25 key recommendations/ strategies applicable to caregivers of both overweight and underweight children emerged from the fieldwork. These findings provide guidance for future interventions for implementers and donors who want to provide nutritional messaging to caregivers of young children. RTI is finalizing the findings.
On January 30th 2018, a dissemination meeting was held in Kigali organized by Three Stones, RTI and RBC. The meeting provided a forum to share and highlight the methodology and data collection approach and initial findings. After a lively panel discussion, an interactive brainstorming session was facilitated to develop recommendations for next steps and consider program and policy priorities. In attendance were representatives from UNICEF, USAID, WHO, Swiss Development Agency, SUN Alliance, and several INGO and local organizations. Participants provided excellent feedback which will be incorporated in future publications and possible interventions.

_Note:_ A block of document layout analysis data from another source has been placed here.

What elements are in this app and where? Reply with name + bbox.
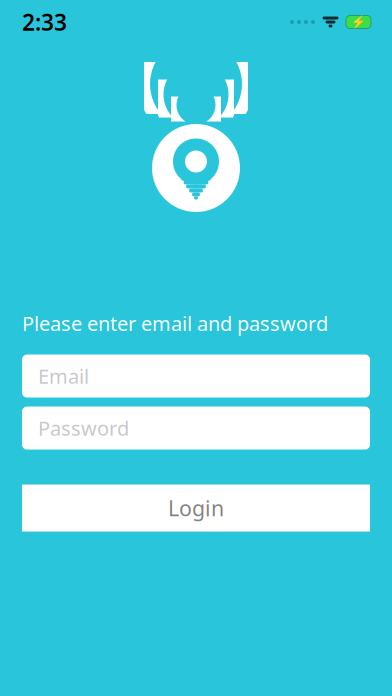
button[interactable]: Email bbox=[22, 355, 370, 398]
staticText: ⚡ bbox=[351, 15, 366, 29]
staticText: Login bbox=[168, 494, 224, 522]
button[interactable]: Password bbox=[22, 407, 370, 450]
staticText: Please enter email and password bbox=[22, 310, 328, 337]
staticText: 2:33 bbox=[22, 7, 67, 37]
staticText: Password bbox=[38, 415, 129, 441]
button[interactable]: Login bbox=[22, 485, 370, 532]
staticText: Email bbox=[38, 363, 89, 389]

[iv] World Health Organization (WHO), Report of the commission on ending childhood obesity, 2016, Geneva, Switzerland: WHO Document Production Services.
[v] Tzioumis, E., et al., Prevalence and trends in the childhood dual burden of malnutrition in low- and middle-income countries, 1990-2012. Public Health Nutr, 2016: p. Feb 24:1-14 [epub ahead of print].
[vi] National Institute of Statistics of Rwanda (NISR) [Rwanda], Ministry of Health (MOH) [Rwanda], and ICF International, Rwanda demographic and health survey 2014-15. 2015, Rockville, MD, USA: NISR, MOH, and ICF International.